Sage entró en el dormitorio tarareando Pennies From Heaven. Llevaba una pila de ropa envuelta en papel que dejó cuidadosamente sobre la cama.

—¿Qué es todo eso? —preguntó Rosemary, y reanudó el trenzado del pelo de Justine.

—El señor Black necesitará algo que ponerse. Abrí el viejo baúl de cedro y en él encontré algo de la antigua ropa de Neil. Le quedará como un guante.

Justine contuvo una sonrisa al ver lo mucho que Sage estaba disfrutando teniendo a un hombre en casa.

—¡Por todos los demonios! —dijo Rosemary con fastidio—. Esa ropa es de los años sesenta.

—Está en perfectas condiciones —dijo Sage tranquilamente, y desenvolvió el fardo—. Y además, la ropa vintage está muy de moda ahora mismo. —Levantó una camisa de lino de color crema de cuello clásico—. Perfecta. Y éstos… —añadió, al tiempo que sacudía un par de pantalones de corte ajustado de color marrón claro a cuadros sutiles.

—Al señor Black no le llegarán siquiera a los tobillos —dijo Rosemary agriamente—. Neil apenas era más alto que tú, Sage.

Sage dispuso las prendas sobre la cama y las repasó con la mirada.

—Tendré que hacer algunos arreglos, naturalmente. —Dijo algo entre dientes y agitó su manita regordeta—. ¿Tú qué dirías que mide el señor Black, Justine?

—Un metro ochenta, más o menos —respondió Justine.

Sage tiró del dobladillo de una de las perneras del pantalón. A cada pequeño estirón, la tela se desplegaba hasta que hubo añadido unos quince centímetros al tiro. Se había producido la magia con una facilidad que Justine admiraba.

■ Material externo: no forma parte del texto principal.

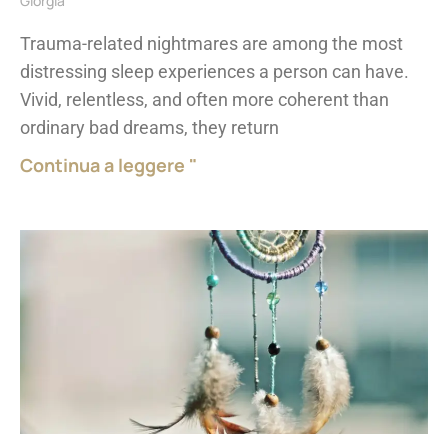
Giorgia
Trauma-related nightmares are among the most
distressing sleep experiences a person can have.
Vivid, relentless, and often more coherent than
ordinary bad dreams, they return
Continua a leggere "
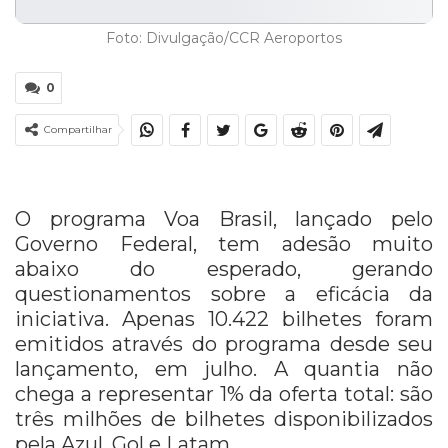
Foto: Divulgação/CCR Aeroportos
0
Compartilhar
O programa Voa Brasil, lançado pelo
Governo Federal, tem adesão muito
abaixo do esperado, gerando
questionamentos sobre a eficácia da
iniciativa. Apenas 10.422 bilhetes foram
emitidos através do programa desde seu
lançamento, em julho. A quantia não
chega a representar 1% da oferta total: são
três milhões de bilhetes disponibilizados
pela Azul, Gol e Latam.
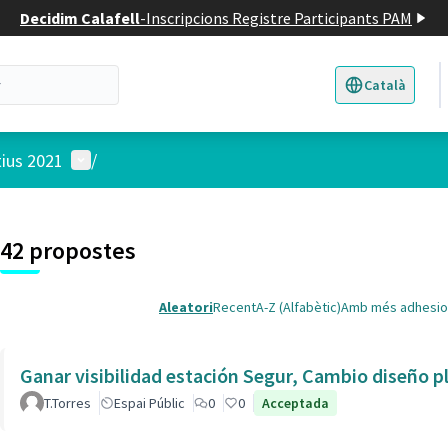
Decidim Calafell
-
Inscripcions Registre Participants PAM
Català
Triar la llengua
E
Menú d'usuari
tius 2021
/
 el mapa
t element és un mapa que presenta els components d'aquesta pàgina
7
42 propostes
Aleatori
Recent
A-Z (Alfabètic)
Amb més adhesio
Ganar visibilidad estación Segur, Cambio diseño p
T.Torres
Espai Públic
0
0
Acceptada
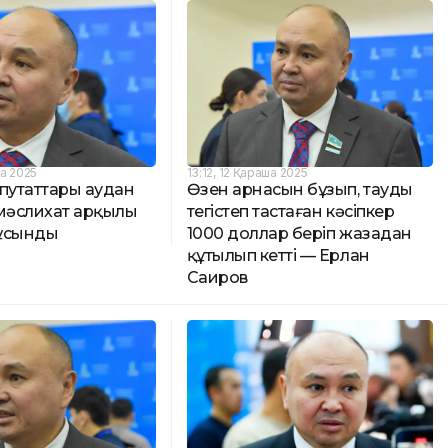
ша 2025
13:12, 12 Қараша 2025
путаттары аудан
Өзен арнасын бұзып, тауды
 мәслихат арқылы
тегістеп тастаған кәсіпкер
ұсынды
1000 доллар беріп жазадан
құтылып кетті — Ерлан
Саиров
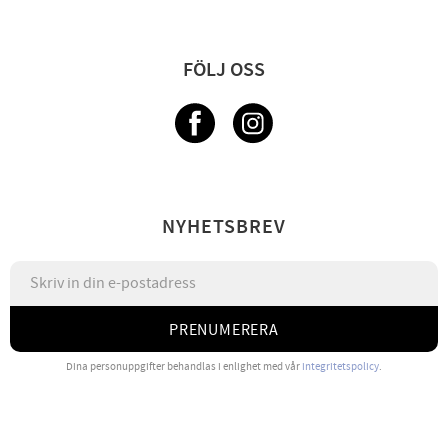
FÖLJ OSS
NYHETSBREV
PRENUMERERA
Dina personuppgifter behandlas i enlighet med vår
integritetspolicy
.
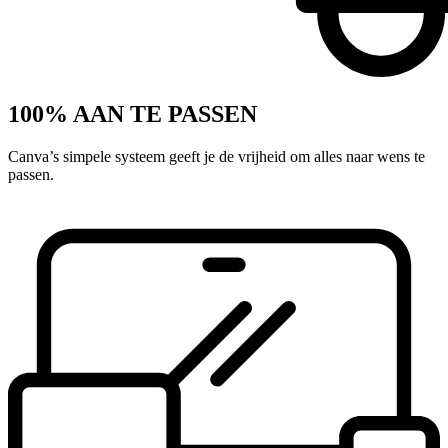
100% AAN TE PASSEN
Canva’s simpele systeem geeft je de vrijheid om alles naar wens te
passen.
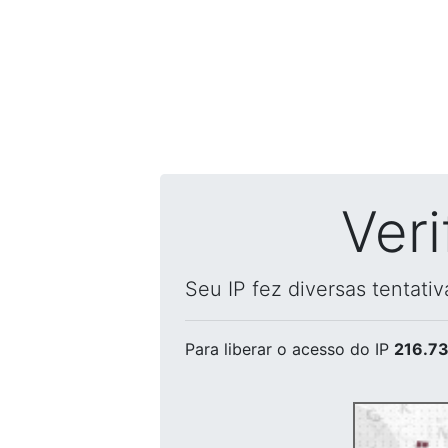
Ver
Seu IP fez diversas tentati
Para liberar o acesso
do IP
216.73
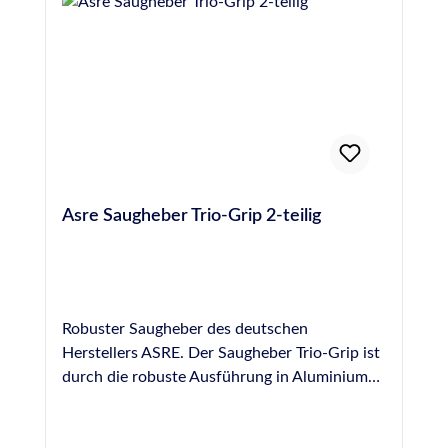
Asre Saugheber Trio-Grip 2-teilig
Robuster Saugheber des deutschen
Herstellers ASRE. Der Saugheber Trio-Grip ist
durch die robuste Ausführung in Aluminium
leicht und stabil. 2 Saugscheiben, flache
Bauform mit Längsgriff. Durchmesser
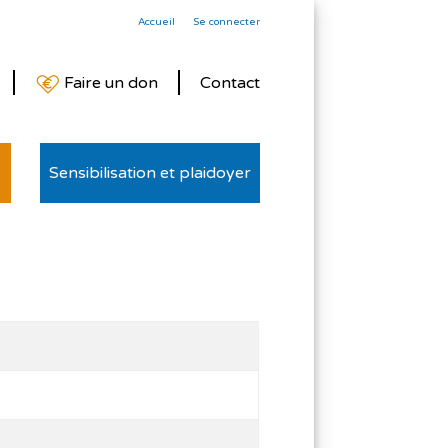
Accueil
Se connecter
Faire un don
Contact
Sensibilisation et plaidoyer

—Un hombre muy atractivo, ¿verdad? —preguntó Sage, sin dirigirse a nadie en particular—. Y tan bien dotado.

—¡Sage! —protestó Justine.

—No me refería a sus atributos, cariño. Quería decir que está bien dotado en cuanto a aspecto e inteligencia. Aunque… —Sage procedió a alargar la entrepierna de los pantalones. Los levantó y preguntó a Justine—: ¿Qué crees? ¿Le he dejado suficiente espacio?

—Creo que estás demasiado interesada en cómo carga.

Rosemary soltó un bufido.

—Sage está intentando descubrir, con su habitual manera enrevesada, si te has acostado con él o no, Justine.

—No —contestó Justine entre risas—. No me he acostado con él y no pienso hacerlo.

—Seguramente será lo mejor —dijo Sage.

—Estoy de acuerdo —añadió Rosemary rápidamente.

Sage sonrió a su compañera.

—Entonces te has dado cuenta.

Empezó a trabajar en la camisa de lino, añadiendo centímetros a las mangas.

—Por supuesto —dijo Rosemary, y acabó la trenza de Justine atándole una goma al final.

La mirada perpleja de Justine se movió de la una a la otra.

—¿Si se ha dado cuenta de qué? ¿De qué estáis hablando?

Sage contestó con calma:

—El señor Black no tiene alma, querida.